[Exercise material Boundary: Start]

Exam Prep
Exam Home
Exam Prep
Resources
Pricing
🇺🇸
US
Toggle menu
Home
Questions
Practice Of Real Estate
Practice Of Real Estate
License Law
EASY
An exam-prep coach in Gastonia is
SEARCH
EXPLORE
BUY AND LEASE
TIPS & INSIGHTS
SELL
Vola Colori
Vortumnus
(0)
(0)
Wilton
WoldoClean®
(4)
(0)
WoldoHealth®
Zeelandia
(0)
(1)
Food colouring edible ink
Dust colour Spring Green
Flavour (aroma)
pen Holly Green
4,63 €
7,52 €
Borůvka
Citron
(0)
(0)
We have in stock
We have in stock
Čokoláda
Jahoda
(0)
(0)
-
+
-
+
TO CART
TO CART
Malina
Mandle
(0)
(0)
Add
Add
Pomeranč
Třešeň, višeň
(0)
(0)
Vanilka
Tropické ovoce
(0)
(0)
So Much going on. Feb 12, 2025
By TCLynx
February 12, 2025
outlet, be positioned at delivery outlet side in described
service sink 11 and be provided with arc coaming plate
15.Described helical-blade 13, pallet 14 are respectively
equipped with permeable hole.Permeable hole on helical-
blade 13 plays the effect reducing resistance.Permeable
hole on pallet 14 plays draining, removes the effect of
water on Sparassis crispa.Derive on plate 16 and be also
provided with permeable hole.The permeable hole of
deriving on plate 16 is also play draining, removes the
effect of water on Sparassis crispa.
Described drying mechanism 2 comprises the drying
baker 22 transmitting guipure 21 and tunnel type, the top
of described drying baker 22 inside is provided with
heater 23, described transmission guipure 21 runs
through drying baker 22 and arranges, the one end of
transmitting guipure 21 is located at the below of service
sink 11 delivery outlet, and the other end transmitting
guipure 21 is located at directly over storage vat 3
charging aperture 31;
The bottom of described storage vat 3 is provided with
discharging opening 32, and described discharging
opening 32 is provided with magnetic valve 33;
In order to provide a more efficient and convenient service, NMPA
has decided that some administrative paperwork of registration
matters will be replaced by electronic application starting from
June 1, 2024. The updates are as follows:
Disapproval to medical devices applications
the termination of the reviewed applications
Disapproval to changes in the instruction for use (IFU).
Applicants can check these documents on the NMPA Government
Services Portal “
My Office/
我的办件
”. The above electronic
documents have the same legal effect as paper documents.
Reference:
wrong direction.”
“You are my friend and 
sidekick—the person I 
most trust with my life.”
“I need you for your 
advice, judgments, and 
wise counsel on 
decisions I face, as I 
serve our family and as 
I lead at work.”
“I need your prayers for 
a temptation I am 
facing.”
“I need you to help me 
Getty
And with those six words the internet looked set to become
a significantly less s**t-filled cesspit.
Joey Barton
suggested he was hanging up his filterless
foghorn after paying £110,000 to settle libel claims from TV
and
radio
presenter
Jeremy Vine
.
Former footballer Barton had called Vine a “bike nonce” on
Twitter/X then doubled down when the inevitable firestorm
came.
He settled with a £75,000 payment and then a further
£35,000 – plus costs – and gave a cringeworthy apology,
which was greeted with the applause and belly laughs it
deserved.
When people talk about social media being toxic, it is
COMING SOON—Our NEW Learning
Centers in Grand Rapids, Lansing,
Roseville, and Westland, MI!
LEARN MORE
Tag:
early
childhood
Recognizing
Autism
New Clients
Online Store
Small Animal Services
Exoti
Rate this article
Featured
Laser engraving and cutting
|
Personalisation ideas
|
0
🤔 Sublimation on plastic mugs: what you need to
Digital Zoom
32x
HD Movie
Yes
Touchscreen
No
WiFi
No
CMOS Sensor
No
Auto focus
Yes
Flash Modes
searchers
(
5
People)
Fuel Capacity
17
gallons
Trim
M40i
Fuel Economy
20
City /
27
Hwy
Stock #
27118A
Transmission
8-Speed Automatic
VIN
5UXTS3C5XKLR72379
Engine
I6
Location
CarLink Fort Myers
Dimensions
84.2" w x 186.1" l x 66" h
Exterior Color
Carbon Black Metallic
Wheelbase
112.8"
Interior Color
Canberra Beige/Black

[Exercise material Boundary: End]

Assigned task >> Please return the whole listing, line for line, exactly.

Task response >>
Exam Prep
Exam Home
Exam Prep
Resources
Pricing
🇺🇸
US
Toggle menu
Home
Questions
Practice Of Real Estate
Practice Of Real Estate
License Law
EASY
An exam-prep coach in Gastonia is
SEARCH
EXPLORE
BUY AND LEASE
TIPS & INSIGHTS
SELL
Vola Colori
Vortumnus
(0)
(0)
Wilton
WoldoClean®
(4)
(0)
WoldoHealth®
Zeelandia
(0)
(1)
Food colouring edible ink
Dust colour Spring Green
Flavour (aroma)
pen Holly Green
4,63 €
7,52 €
Borůvka
Citron
(0)
(0)
We have in stock
We have in stock
Čokoláda
Jahoda
(0)
(0)
-
+
-
+
TO CART
TO CART
Malina
Mandle
(0)
(0)
Add
Add
Pomeranč
Třešeň, višeň
(0)
(0)
Vanilka
Tropické ovoce
(0)
(0)
So Much going on. Feb 12, 2025
By TCLynx
February 12, 2025
outlet, be positioned at delivery outlet side in described
service sink 11 and be provided with arc coaming plate
15.Described helical-blade 13, pallet 14 are respectively
equipped with permeable hole.Permeable hole on helical-
blade 13 plays the effect reducing resistance.Permeable
hole on pallet 14 plays draining, removes the effect of
water on Sparassis crispa.Derive on plate 16 and be also
provided with permeable hole.The permeable hole of
deriving on plate 16 is also play draining, removes the
effect of water on Sparassis crispa.
Described drying mechanism 2 comprises the drying
baker 22 transmitting guipure 21 and tunnel type, the top
of described drying baker 22 inside is provided with
heater 23, described transmission guipure 21 runs
through drying baker 22 and arranges, the one end of
transmitting guipure 21 is located at the below of service
sink 11 delivery outlet, and the other end transmitting
guipure 21 is located at directly over storage vat 3
charging aperture 31;
The bottom of described storage vat 3 is provided with
discharging opening 32, and described discharging
opening 32 is provided with magnetic valve 33;
In order to provide a more efficient and convenient service, NMPA
has decided that some administrative paperwork of registration
matters will be replaced by electronic application starting from
June 1, 2024. The updates are as follows:
Disapproval to medical devices applications
the termination of the reviewed applications
Disapproval to changes in the instruction for use (IFU).
Applicants can check these documents on the NMPA Government
Services Portal “
My Office/
我的办件
”. The above electronic
documents have the same legal effect as paper documents.
Reference:
wrong direction.”
“You are my friend and 
sidekick—the person I 
most trust with my life.”
“I need you for your 
advice, judgments, and 
wise counsel on 
decisions I face, as I 
serve our family and as 
I lead at work.”
“I need your prayers for 
a temptation I am 
facing.”
“I need you to help me 
Getty
And with those six words the internet looked set to become
a significantly less s**t-filled cesspit.
Joey Barton
suggested he was hanging up his filterless
foghorn after paying £110,000 to settle libel claims from TV
and
radio
presenter
Jeremy Vine
.
Former footballer Barton had called Vine a “bike nonce” on
Twitter/X then doubled down when the inevitable firestorm
came.
He settled with a £75,000 payment and then a further
£35,000 – plus costs – and gave a cringeworthy apology,
which was greeted with the applause and belly laughs it
deserved.
When people talk about social media being toxic, it is
COMING SOON—Our NEW Learning
Centers in Grand Rapids, Lansing,
Roseville, and Westland, MI!
LEARN MORE
Tag:
early
childhood
Recognizing
Autism
New Clients
Online Store
Small Animal Services
Exoti
Rate this article
Featured
Laser engraving and cutting
|
Personalisation ideas
|
0
🤔 Sublimation on plastic mugs: what you need to
Digital Zoom
32x
HD Movie
Yes
Touchscreen
No
WiFi
No
CMOS Sensor
No
Auto focus
Yes
Flash Modes
searchers
(
5
People)
Fuel Capacity
17
gallons
Trim
M40i
Fuel Economy
20
City /
27
Hwy
Stock #
27118A
Transmission
8-Speed Automatic
VIN
5UXTS3C5XKLR72379
Engine
I6
Location
CarLink Fort Myers
Dimensions
84.2" w x 186.1" l x 66" h
Exterior Color
Carbon Black Metallic
Wheelbase
112.8"
Interior Color
Canberra Beige/Black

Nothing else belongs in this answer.